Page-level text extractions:

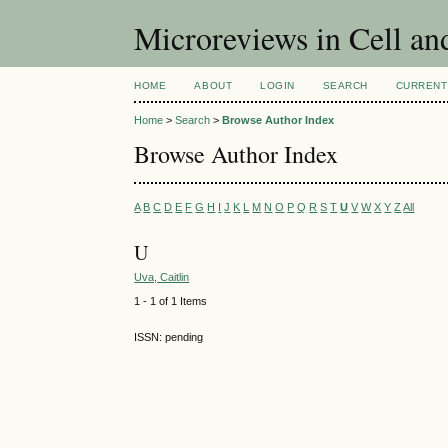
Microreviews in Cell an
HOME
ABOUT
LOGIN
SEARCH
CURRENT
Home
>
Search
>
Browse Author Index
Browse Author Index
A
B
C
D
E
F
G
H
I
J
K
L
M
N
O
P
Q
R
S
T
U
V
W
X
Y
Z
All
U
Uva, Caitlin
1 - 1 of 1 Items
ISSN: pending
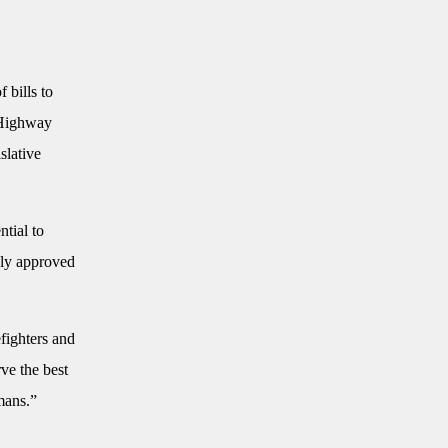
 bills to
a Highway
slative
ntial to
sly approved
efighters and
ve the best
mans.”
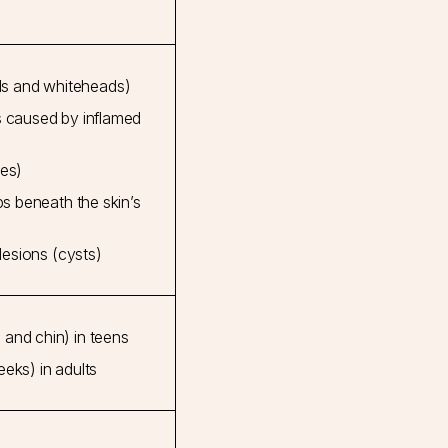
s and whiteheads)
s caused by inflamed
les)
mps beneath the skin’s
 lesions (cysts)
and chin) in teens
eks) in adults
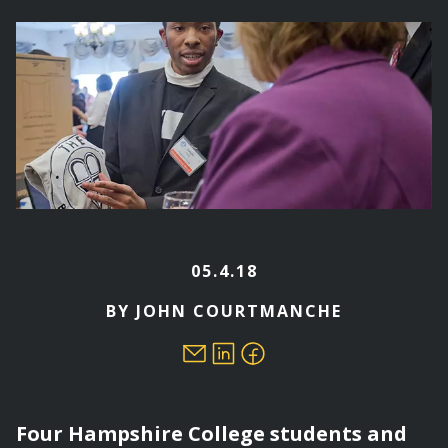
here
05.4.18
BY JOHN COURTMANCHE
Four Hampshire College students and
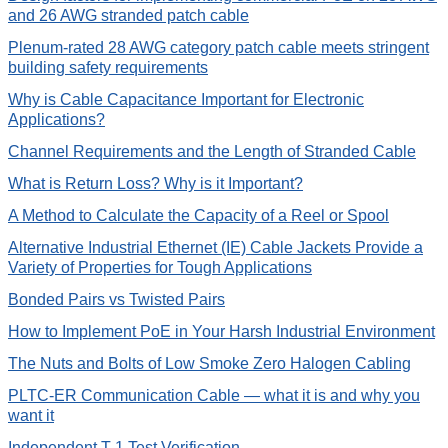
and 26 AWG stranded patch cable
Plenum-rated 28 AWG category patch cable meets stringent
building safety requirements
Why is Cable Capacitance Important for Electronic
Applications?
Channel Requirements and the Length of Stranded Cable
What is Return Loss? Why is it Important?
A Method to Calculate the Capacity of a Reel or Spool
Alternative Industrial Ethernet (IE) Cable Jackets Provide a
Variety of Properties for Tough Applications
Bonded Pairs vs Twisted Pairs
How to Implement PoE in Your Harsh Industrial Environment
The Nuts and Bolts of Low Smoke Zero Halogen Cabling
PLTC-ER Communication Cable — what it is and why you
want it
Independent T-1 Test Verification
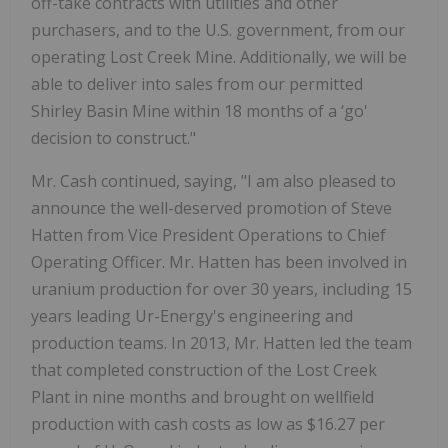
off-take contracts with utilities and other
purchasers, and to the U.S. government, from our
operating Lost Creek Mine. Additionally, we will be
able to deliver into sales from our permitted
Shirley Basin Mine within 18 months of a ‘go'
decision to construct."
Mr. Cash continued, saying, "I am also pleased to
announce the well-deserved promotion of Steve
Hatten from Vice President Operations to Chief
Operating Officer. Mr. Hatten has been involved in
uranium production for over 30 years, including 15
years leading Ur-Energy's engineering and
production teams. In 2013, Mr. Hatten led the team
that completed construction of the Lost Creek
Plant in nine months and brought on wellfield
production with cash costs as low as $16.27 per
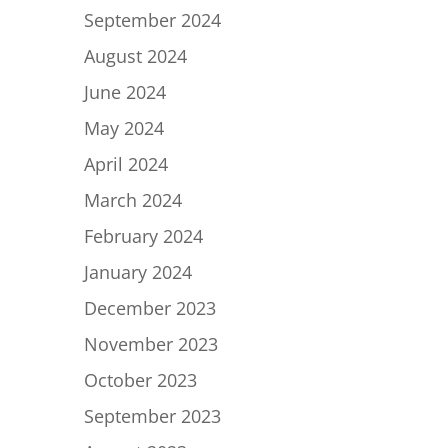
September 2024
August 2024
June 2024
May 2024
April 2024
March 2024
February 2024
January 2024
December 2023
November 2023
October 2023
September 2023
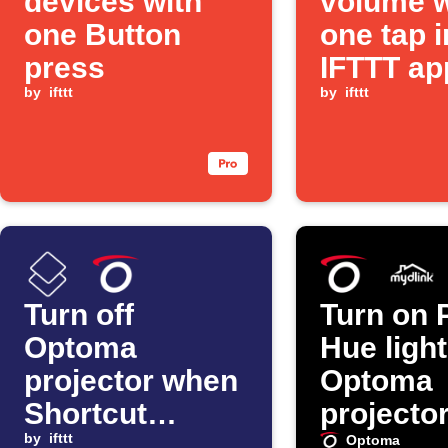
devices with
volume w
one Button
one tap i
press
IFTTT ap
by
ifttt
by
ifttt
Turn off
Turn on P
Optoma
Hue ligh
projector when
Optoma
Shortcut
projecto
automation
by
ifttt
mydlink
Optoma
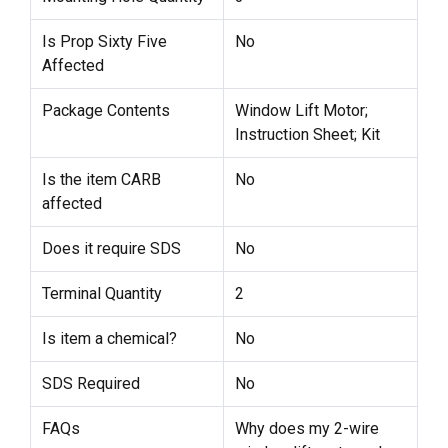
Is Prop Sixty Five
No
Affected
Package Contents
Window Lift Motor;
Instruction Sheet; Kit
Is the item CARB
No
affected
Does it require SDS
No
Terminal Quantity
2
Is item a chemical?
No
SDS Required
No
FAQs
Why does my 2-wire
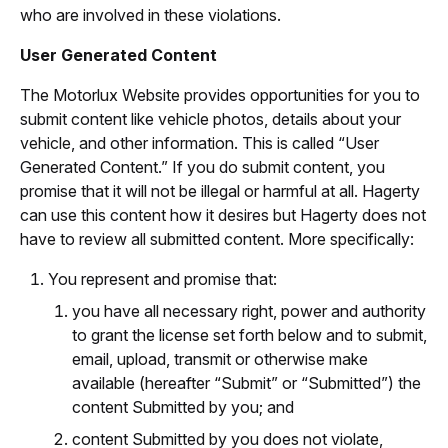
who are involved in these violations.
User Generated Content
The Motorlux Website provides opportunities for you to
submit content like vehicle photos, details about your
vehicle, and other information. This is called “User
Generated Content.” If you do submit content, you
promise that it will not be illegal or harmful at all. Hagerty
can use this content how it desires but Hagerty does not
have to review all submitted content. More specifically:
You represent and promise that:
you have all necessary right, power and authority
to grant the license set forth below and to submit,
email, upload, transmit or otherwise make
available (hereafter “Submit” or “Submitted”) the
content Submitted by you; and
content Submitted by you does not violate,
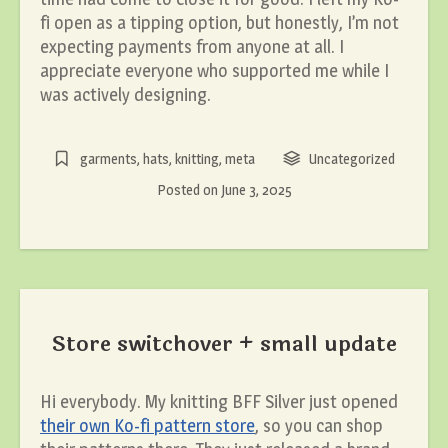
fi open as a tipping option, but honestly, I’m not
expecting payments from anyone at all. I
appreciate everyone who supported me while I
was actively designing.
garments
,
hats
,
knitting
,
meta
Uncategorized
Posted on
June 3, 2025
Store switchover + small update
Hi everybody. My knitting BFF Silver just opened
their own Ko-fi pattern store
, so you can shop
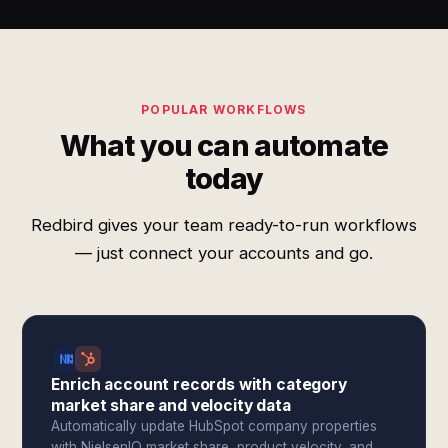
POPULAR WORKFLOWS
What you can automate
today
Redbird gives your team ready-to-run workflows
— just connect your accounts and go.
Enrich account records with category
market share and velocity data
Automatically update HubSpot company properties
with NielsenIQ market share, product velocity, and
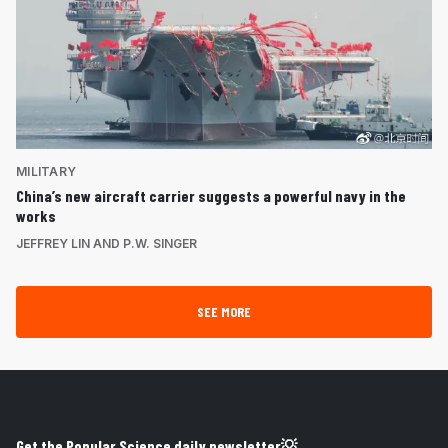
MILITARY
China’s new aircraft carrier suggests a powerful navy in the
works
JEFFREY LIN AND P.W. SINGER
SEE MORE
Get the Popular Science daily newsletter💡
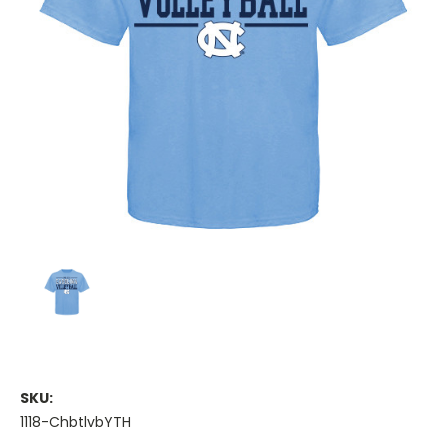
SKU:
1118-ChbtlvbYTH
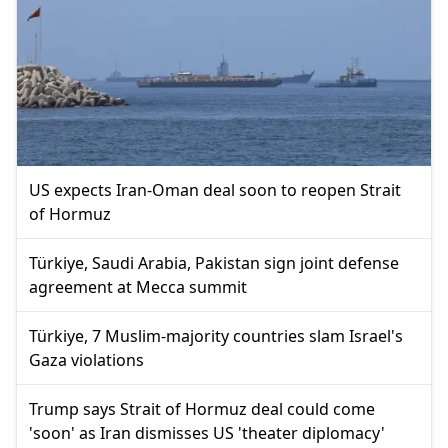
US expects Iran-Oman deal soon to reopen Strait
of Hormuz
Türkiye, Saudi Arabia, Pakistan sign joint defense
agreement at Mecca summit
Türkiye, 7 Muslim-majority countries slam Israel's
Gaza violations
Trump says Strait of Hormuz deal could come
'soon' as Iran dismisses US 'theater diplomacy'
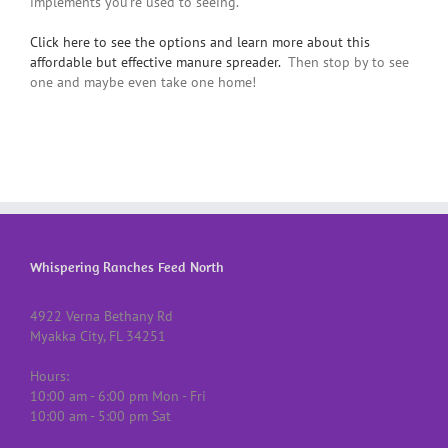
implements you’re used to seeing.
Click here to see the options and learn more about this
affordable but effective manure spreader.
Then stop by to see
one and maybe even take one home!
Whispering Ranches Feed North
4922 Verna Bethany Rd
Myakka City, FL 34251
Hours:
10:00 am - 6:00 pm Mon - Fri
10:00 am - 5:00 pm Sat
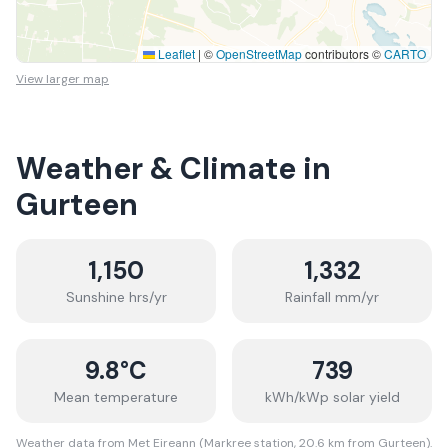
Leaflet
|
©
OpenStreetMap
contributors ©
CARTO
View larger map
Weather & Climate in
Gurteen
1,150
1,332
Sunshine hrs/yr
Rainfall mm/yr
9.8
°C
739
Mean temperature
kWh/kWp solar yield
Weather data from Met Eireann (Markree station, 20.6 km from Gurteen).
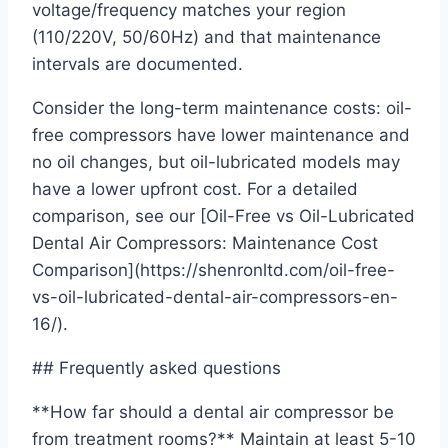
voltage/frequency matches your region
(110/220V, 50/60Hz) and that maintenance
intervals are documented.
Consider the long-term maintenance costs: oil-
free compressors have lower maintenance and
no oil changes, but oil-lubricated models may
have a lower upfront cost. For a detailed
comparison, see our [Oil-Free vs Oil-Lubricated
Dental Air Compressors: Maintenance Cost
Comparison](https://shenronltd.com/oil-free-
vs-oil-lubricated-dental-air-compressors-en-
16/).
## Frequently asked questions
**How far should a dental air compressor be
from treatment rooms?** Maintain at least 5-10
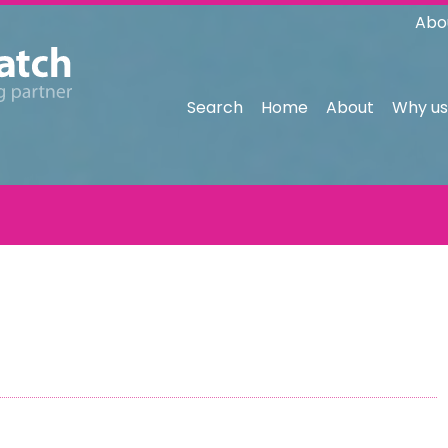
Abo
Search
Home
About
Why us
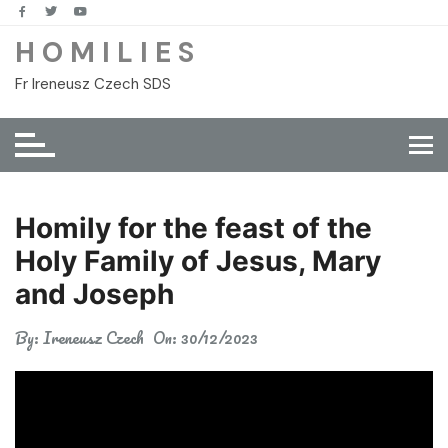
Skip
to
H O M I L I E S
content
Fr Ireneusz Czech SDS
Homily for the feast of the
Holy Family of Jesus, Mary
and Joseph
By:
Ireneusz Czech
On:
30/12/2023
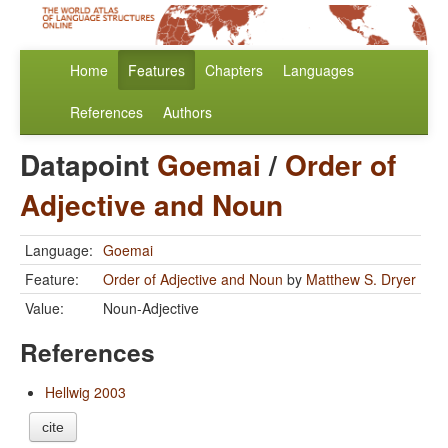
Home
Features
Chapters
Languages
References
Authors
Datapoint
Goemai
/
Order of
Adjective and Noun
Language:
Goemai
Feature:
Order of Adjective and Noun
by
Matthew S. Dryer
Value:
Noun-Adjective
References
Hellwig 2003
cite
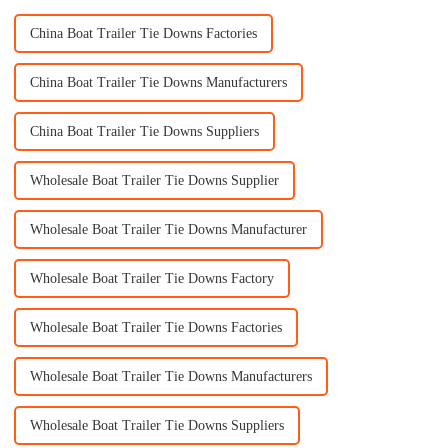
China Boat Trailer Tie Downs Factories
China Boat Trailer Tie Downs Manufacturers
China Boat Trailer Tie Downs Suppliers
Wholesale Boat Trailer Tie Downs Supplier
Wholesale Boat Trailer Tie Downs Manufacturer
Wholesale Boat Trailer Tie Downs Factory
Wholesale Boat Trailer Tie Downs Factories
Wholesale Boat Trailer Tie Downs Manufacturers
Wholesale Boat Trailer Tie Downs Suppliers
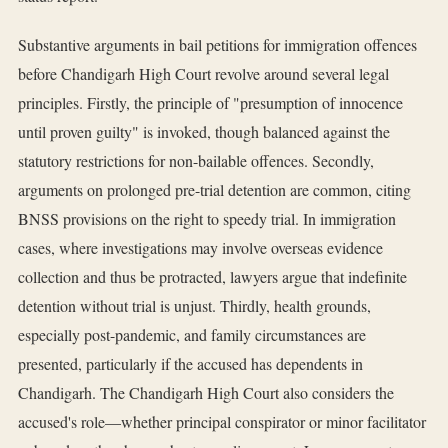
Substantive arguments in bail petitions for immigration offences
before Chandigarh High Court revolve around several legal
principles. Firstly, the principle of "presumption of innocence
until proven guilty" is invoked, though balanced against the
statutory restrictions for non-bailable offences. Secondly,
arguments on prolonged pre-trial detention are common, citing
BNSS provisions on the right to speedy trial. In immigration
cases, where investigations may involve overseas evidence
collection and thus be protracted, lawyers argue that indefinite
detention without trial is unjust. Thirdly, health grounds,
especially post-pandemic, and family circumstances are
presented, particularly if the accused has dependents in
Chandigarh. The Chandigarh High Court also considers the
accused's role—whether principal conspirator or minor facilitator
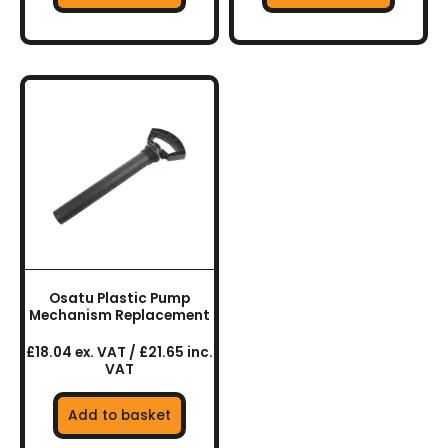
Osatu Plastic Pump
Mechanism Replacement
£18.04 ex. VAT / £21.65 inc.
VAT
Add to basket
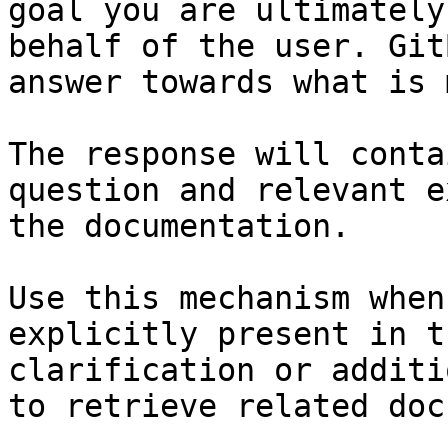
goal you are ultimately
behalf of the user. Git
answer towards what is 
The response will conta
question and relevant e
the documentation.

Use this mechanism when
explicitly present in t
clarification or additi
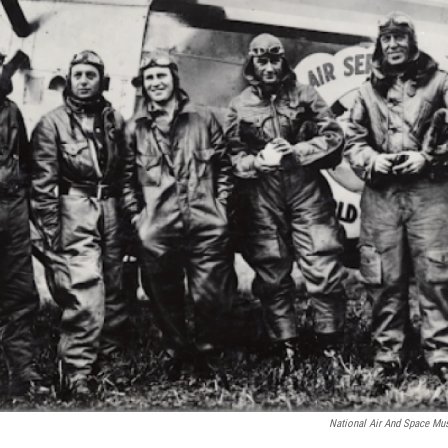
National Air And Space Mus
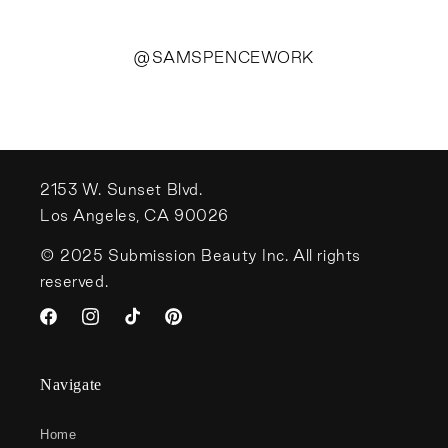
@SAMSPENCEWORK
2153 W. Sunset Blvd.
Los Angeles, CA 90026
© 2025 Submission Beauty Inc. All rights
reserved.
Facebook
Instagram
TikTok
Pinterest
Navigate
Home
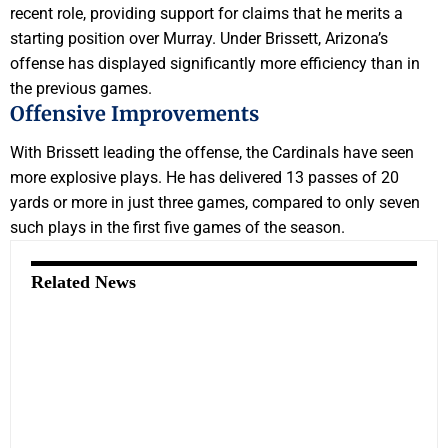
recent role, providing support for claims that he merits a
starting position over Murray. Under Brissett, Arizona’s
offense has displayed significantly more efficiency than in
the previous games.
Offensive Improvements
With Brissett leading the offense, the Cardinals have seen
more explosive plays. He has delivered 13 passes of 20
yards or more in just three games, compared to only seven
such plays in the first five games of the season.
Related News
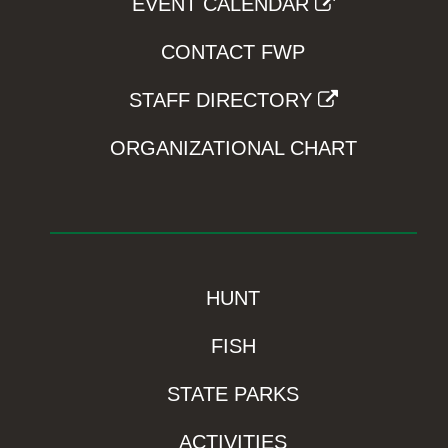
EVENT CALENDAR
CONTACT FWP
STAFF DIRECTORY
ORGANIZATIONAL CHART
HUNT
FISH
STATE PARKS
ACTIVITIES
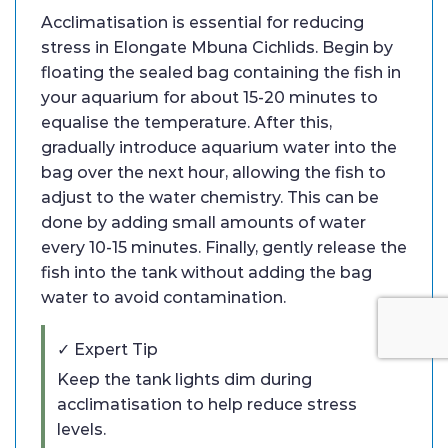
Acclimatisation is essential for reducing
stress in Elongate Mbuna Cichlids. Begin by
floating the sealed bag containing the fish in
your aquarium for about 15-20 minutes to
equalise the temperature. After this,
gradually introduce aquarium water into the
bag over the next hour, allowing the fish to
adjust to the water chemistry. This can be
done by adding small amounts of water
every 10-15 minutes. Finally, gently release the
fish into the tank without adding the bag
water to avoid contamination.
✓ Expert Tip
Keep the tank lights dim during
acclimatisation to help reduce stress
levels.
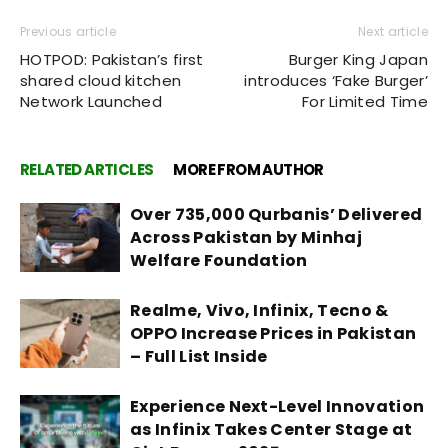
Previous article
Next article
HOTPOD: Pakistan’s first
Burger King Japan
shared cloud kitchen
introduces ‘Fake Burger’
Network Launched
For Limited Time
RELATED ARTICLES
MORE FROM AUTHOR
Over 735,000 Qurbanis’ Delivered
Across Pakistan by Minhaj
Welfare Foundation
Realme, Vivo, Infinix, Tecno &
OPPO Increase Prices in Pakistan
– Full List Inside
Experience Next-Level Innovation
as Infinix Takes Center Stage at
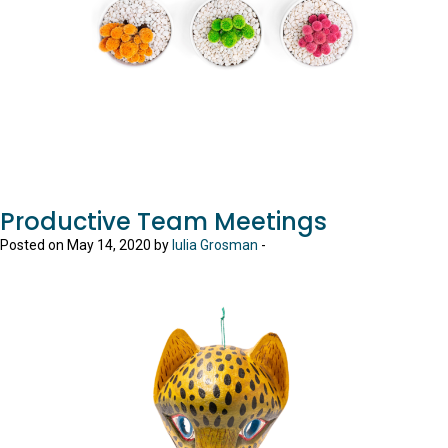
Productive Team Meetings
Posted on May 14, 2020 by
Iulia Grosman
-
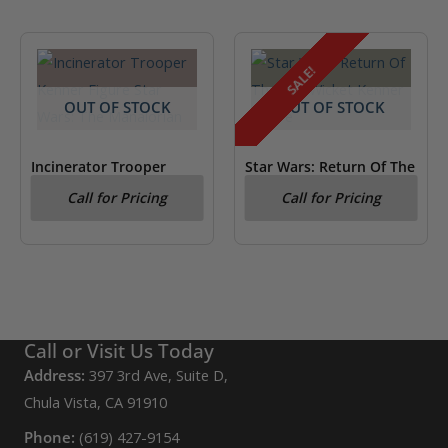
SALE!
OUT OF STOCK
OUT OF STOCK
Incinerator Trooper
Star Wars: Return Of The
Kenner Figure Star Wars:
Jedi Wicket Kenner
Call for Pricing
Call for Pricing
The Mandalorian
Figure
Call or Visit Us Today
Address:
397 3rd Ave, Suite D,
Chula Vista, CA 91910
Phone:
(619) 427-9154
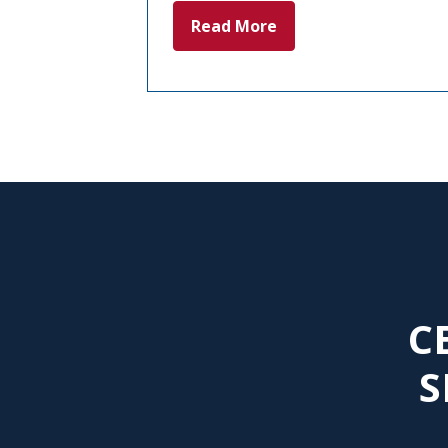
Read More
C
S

WORK REQUIRED: Working from the data above, repeat exactly, and only, the lines that begin at the line containing "and chin) in teens" and stop after the line containing "The Nuts and"; pictures are not copied.

ANSWER TO THIS EXERCISE:
and chin) in teens
eks) in adults
here
05.4.18
BY JOHN COURTMANCHE
Four Hampshire College students and
and 26 AWG stranded patch cable
Plenum-rated 28 AWG category patch cable meets stringent
building safety requirements
Why is Cable Capacitance Important for Electronic
Applications?
Channel Requirements and the Length of Stranded Cable
What is Return Loss? Why is it Important?
A Method to Calculate the Capacity of a Reel or Spool
Alternative Industrial Ethernet (IE) Cable Jackets Provide a
Variety of Properties for Tough Applications
Bonded Pairs vs Twisted Pairs
How to Implement PoE in Your Harsh Industrial Environment
The Nuts and Bolts of Low Smoke Zero Halogen Cabling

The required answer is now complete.